Before I start, I’m going to share a visualization which will help you look and  understand the data better. In this one I put each category of spending and showed it on a world map . This way you can just scroll down, the labels will tell you where US has been spending money. This is one of those rare data sets which are so interesting to look at (just because so many interesting things stand out). One of the things that stood out for me is that how little US has given to China over the years. China of course over the years has not been as rich as Europe or Australia (who don’t need the assistance as much as them).

1.  For the first question, I came to these results by a) Introducing another variable in the data set which sums up all the spending over the last b) Segmenting the program name with the total money given. Here is the graph which shows that.

Looking at this graph (ignore the Title1, title 2) you realize that the major spending areas have been economic assistance, defense, food (everything under USDA), helping other countries cope with country specific problems (narcotics, refugee assistance) and broader philanthropy where I include child heath, helping with AIDS etc.

The top spending area has been-

1. Economic support assistance (It will be very interesting to understand how it has effected the GDP of the country, I might explore that next week as well). The US has nearly spent slightly above 16 billion in this area

2. The next highest spending is voluntary contributions to international organizations – just above 15 billion.

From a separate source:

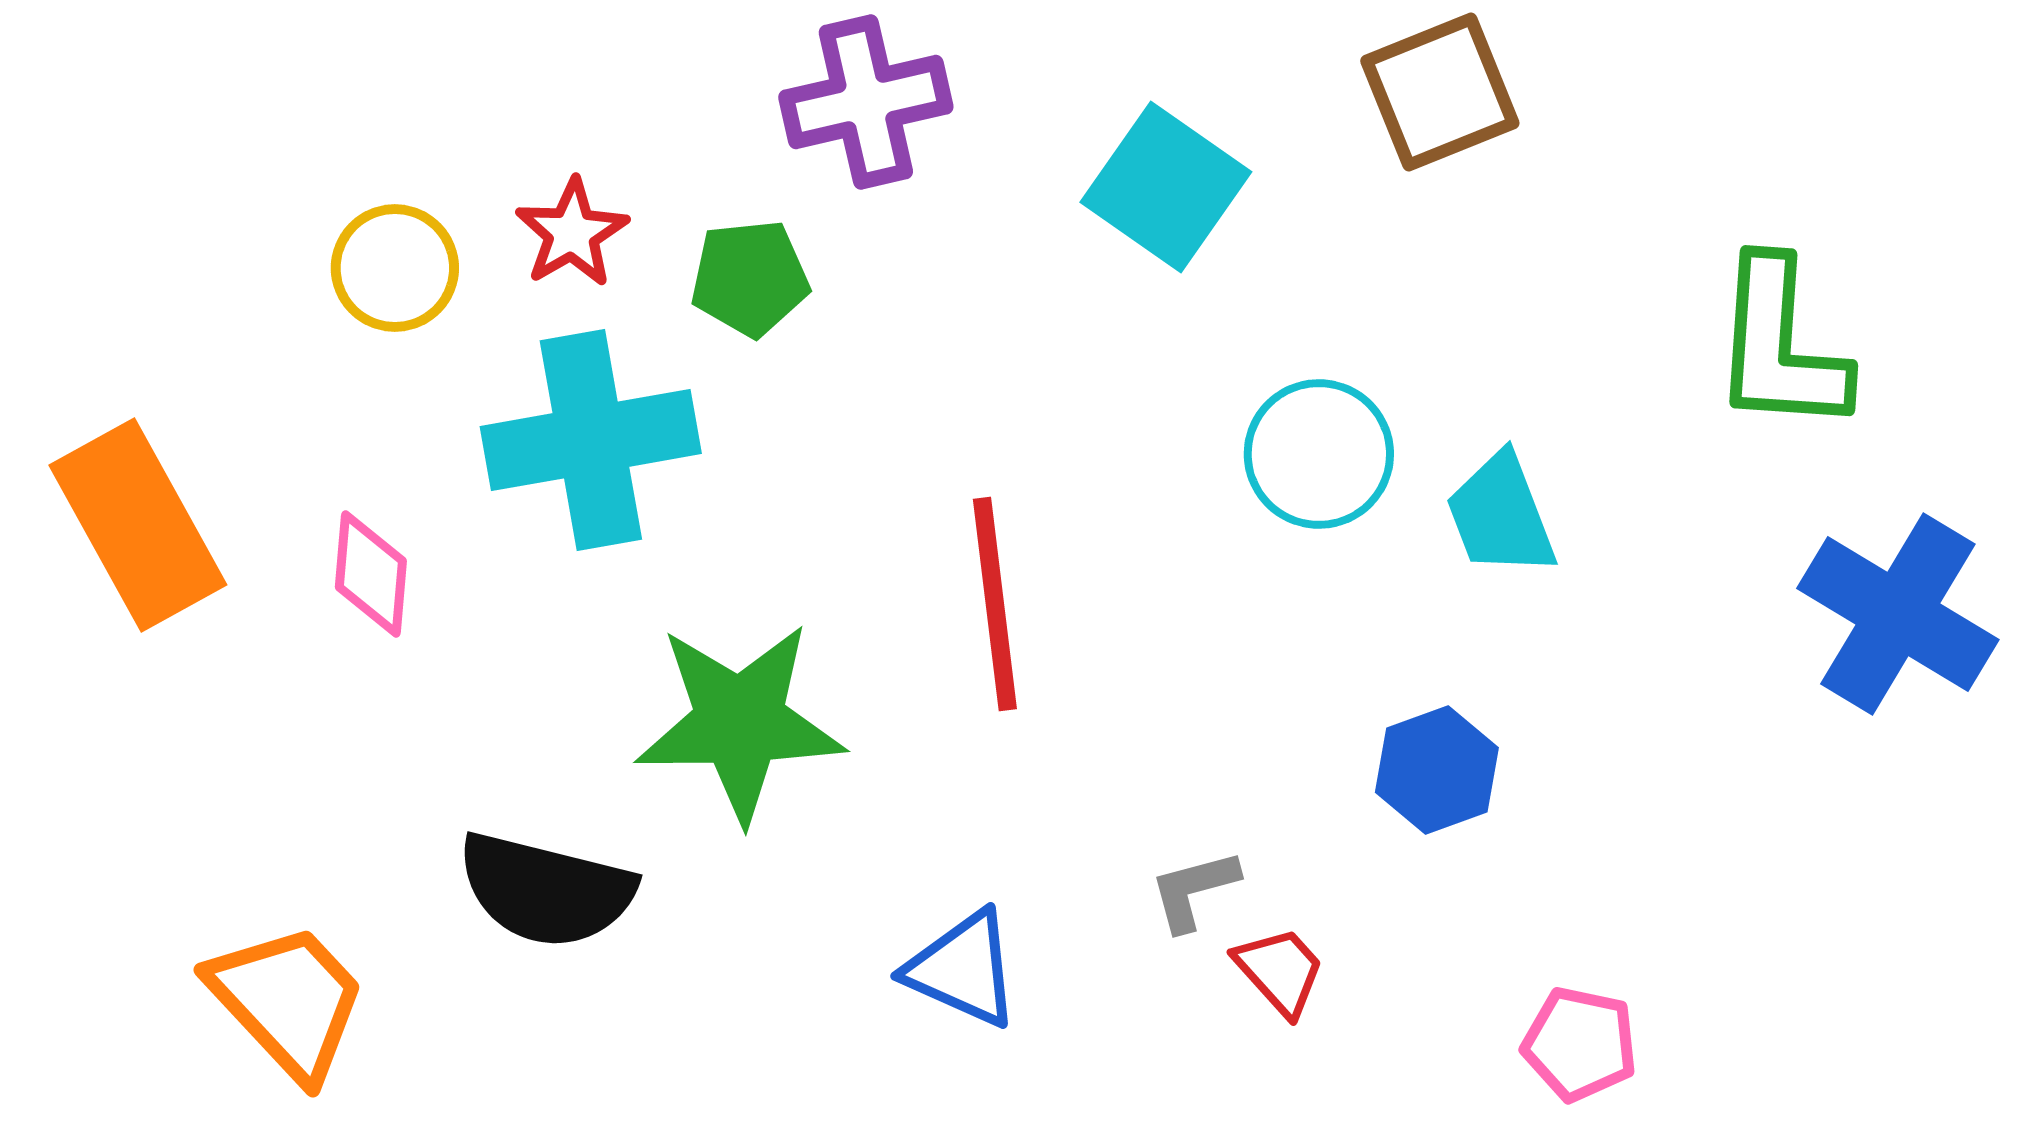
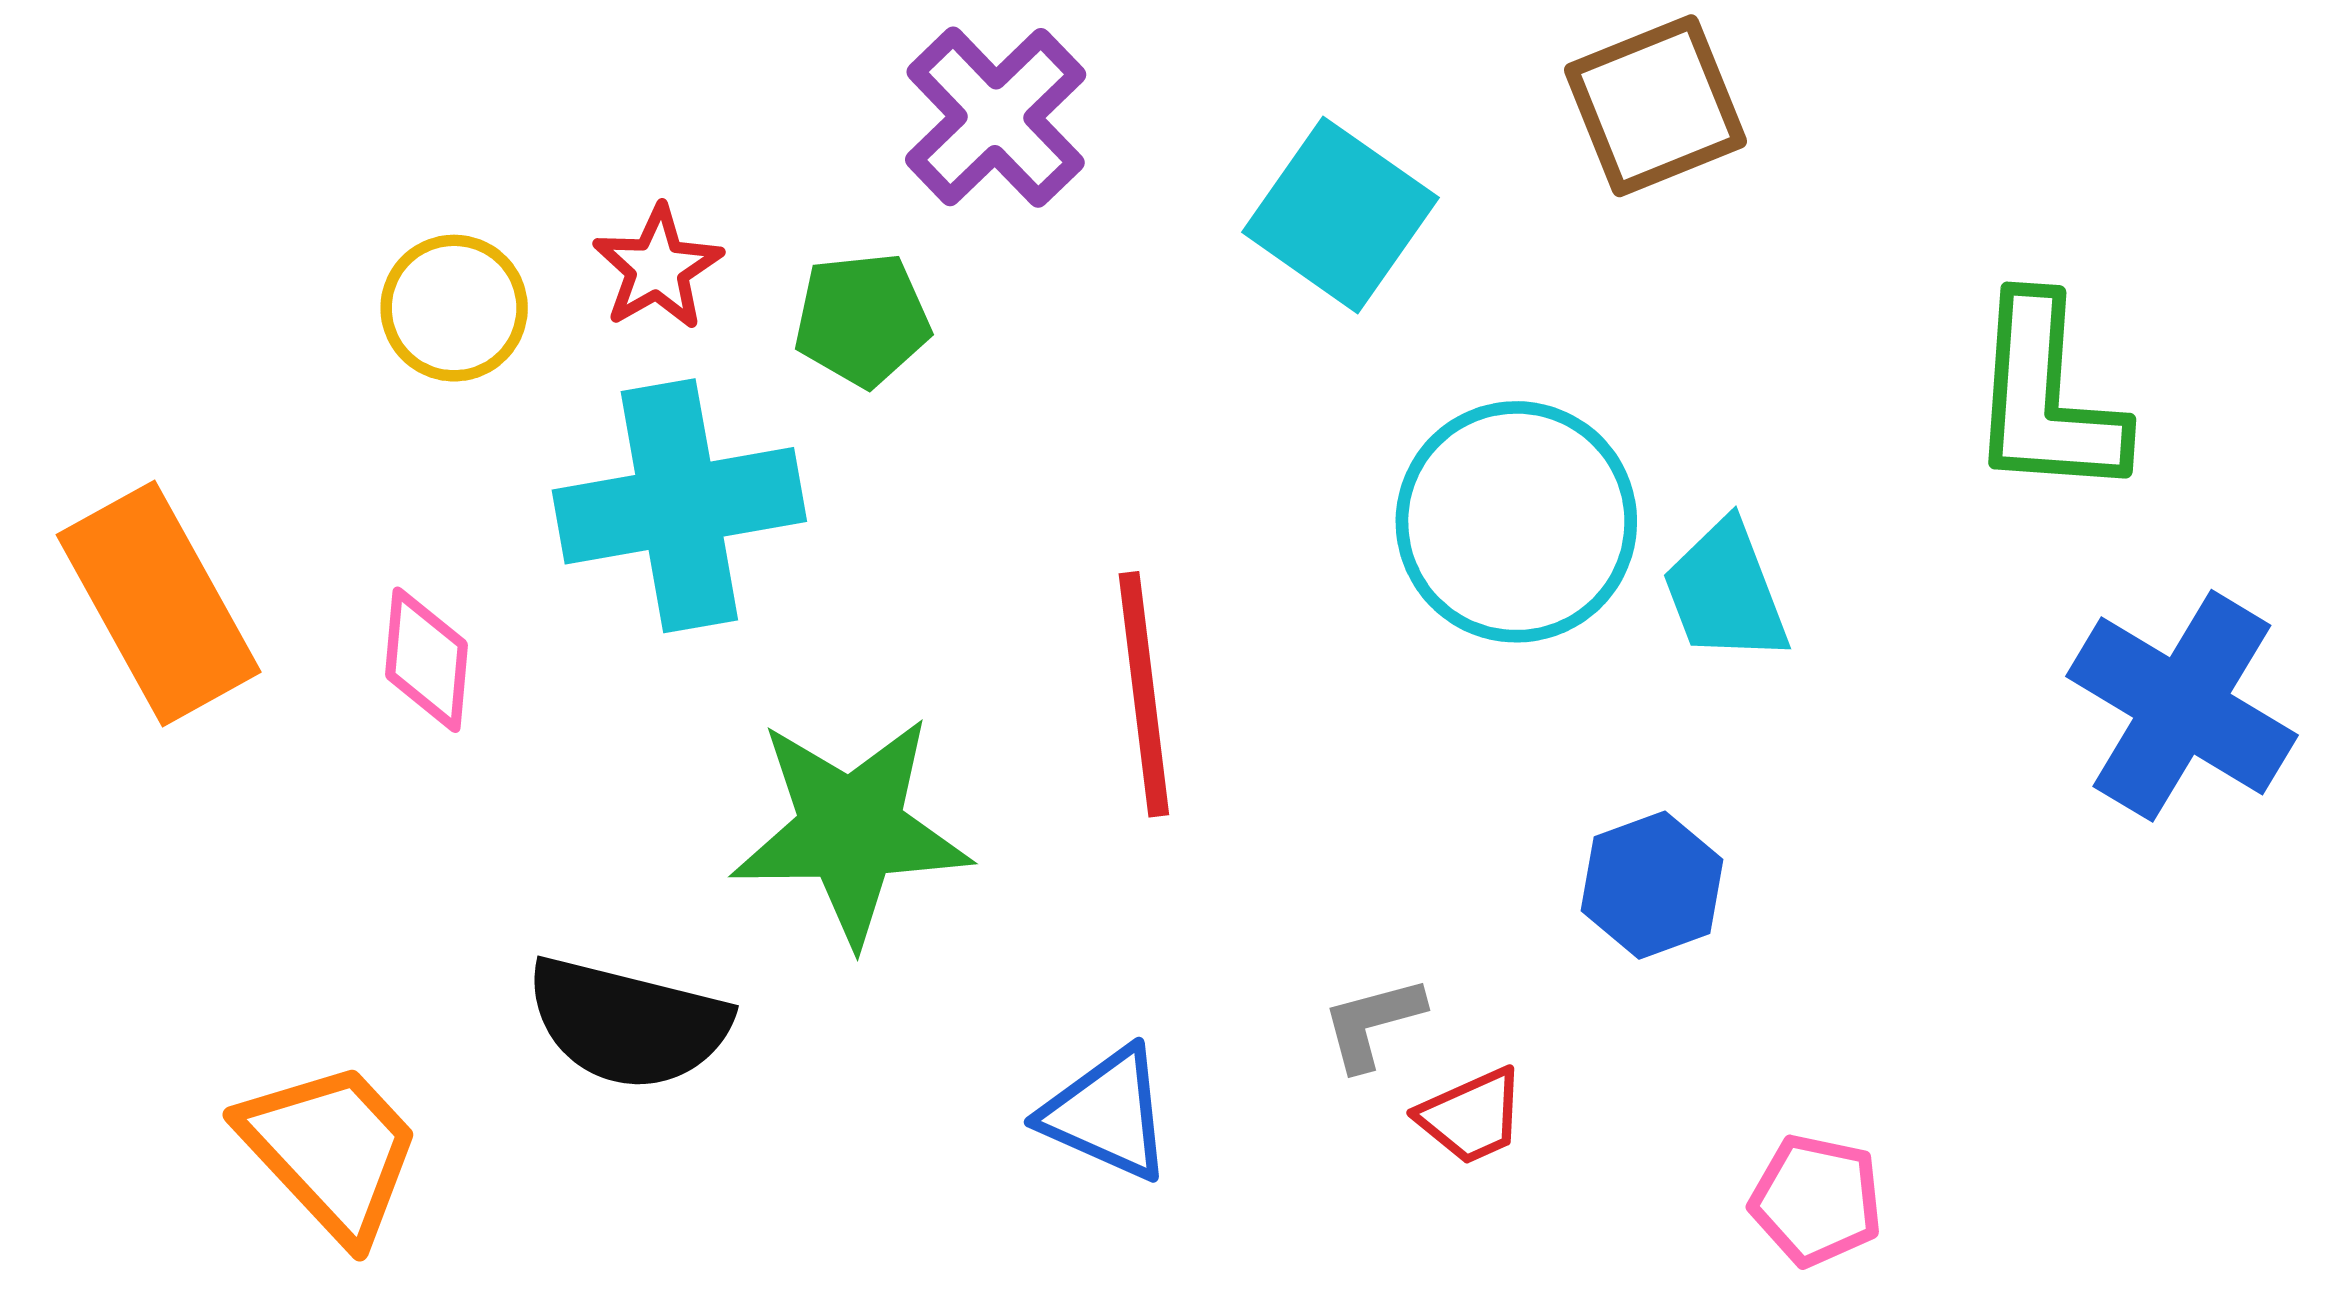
purple cross: (866, 102) -> (996, 117), turned -31
cyan circle: (1319, 454) -> (1516, 522), size x1.4
red trapezoid: (1280, 971) -> (1471, 1116), turned 108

3. The third area of spending has been “Development Assistance” and also “Narcotics Control” . The US has spent almost 12 billion dollars in these two areas individually.

2.Now for the second question for which country did the US loan the most to a)last year b) n the last 10 years- I segmented again by country name and two variables 1. Money loaned in the last year 2. Money loaned in the last 10 years. Take a look:

Here is looks like the top 3 beneficiaries last year were 1. Afghanistan 2. Iraq 3. Pakistan! Not surprising at all. Probably should include a new category on “War against Terrorism aid”.

This also makes me wonder at this point, has the US economic assistance to other countries gone down because it decides to engage in war? This might prove that other countries (who heavily depend on US assistance) might be adversely affected by the war by not getting the assistance last year.. which we don’t know of. Another angle to explore next week.

And the top 3 beneficiaries overall were 1. Russia (over 8 billion) 2.Columbia (6.6 billion) 3. Jordan (slightly over 4 billion).

I hope this week you got a feel of the data and explored it! I will continue to drill into Childcare loans next week. Has the child mortality rates dropped in those countries where the US has been spending so much money in? Need to hunt more data for that one!

PS: Had an exceptionally hard time writing and structuring this post.. it took me 4 complete rewrites and I still don’t like it. Sigh.. Just decided to ship. Some days you just can’t write or draw.